Interpreting the regulatory clearance/approval process can already be challenging for non-software MD manufacturers or traditional software developers^39,40. Interpretation is yet more challenging for cutting-edge technologies, including artificial intelligence (AI), generative artificial intelligence (e.g., large language models)^41,42,43,44, or gamification. Here, both the interpretation of whether the intended purpose of the app qualifies as a medical device and their classification (grouping into regulatory ‘risk classes’ of medical devices) can be difficult. Also, since these apps could pose previously unknown risks, assessing their risks, including psychological effects, situation-specific interfaces, individualized user experiences, or device performance, can be challenging⁴⁵.

Despite the increasing popularity of gamified health apps, it remains unclear whether, as a category, they are effective or meet the regulatory requirements placed on them to ensure public safety. Even though the regulatory path of gamified applications is the same as that of non-gamified applications, this relatively new technology poses particular regulatory challenges within existing legislations⁴⁵. Existing regulations provide guidance on how to assess and mitigate the risks of certain aspects of SaMD, including audio-visual technologies⁴⁶, the use of AI⁴⁷, or cybersecurity⁴⁸. However, gamification differs from these aspects covered by existing guidance due to the unique characteristics described above. Therefore, this study assesses the regulatory compliance of the EU’s most popular gamified health apps, available via the Google PlayStore and Apple AppStore.

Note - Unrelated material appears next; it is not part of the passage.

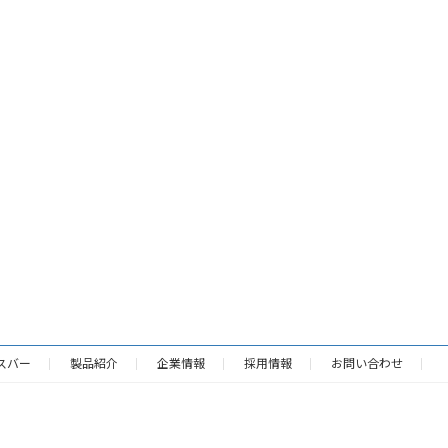
スバー
製品紹介
企業情報
採用情報
お問い合わせ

It examines the evidence supporting their medical claims (including diagnostic and therapeutic claims) and compliance with the EU’s MDR. The study includes a qualitative comparison of the regulatory compliance of the identified apps in the US. We hypothesize that (H1) many gamified apps are on the market without the required MD approval and that (H2) unapproved gamified apps on the market without the required MD approval have hazardous or uncontrolled aspects to their gamification that could lead to patient harm.

Results

General results

The completed database contained 1674 apps, with the flowchart presented in Fig. 2. The search was conducted on the 27th of July, 2023. 807 apps were removed due to duplicates, and four could not be accessed since their sites were not retrievable in the app stores. The remaining 863 apps were then examined by the mHealth assessment panel. Of these, 328 met the criteria for mHealth apps. The gamification assessment panel examined those, and 77 apps were considered gamified. Eight apps were excluded since they functioned solely as interfaces for sensors or hardware medical devices. The remaining 69 apps were examined by the regulatory, clinical evidence, and risk expert panel. Seven of these 69 apps were already approved as medical devices in the EU, two according to the Medical Device Directive (MDD)⁴⁹ and five according to MDR³¹. All five (of seven) MDR-cleared and one (of two) MDD-approved apps were considered to have the correct risk class and CE-marking under the regulations as they currently apply (allowing for the transition arrangements for the older MDD regulations). One MDD app was assessed as likely to be up-classified in its risk class under MDR (from MDD Class I to MDR Class IIa). All seven MD-approved apps were assessed as qualifying as MDs by the panel. Of the 62 not approved apps, 32 were considered ‘non-MDs,’ 10 were considered potential MDs, and 20 were considered MDs. The strength of agreement between the reviewers regarding the qualification as MD was fair (Fleiss' kappa = 0.40).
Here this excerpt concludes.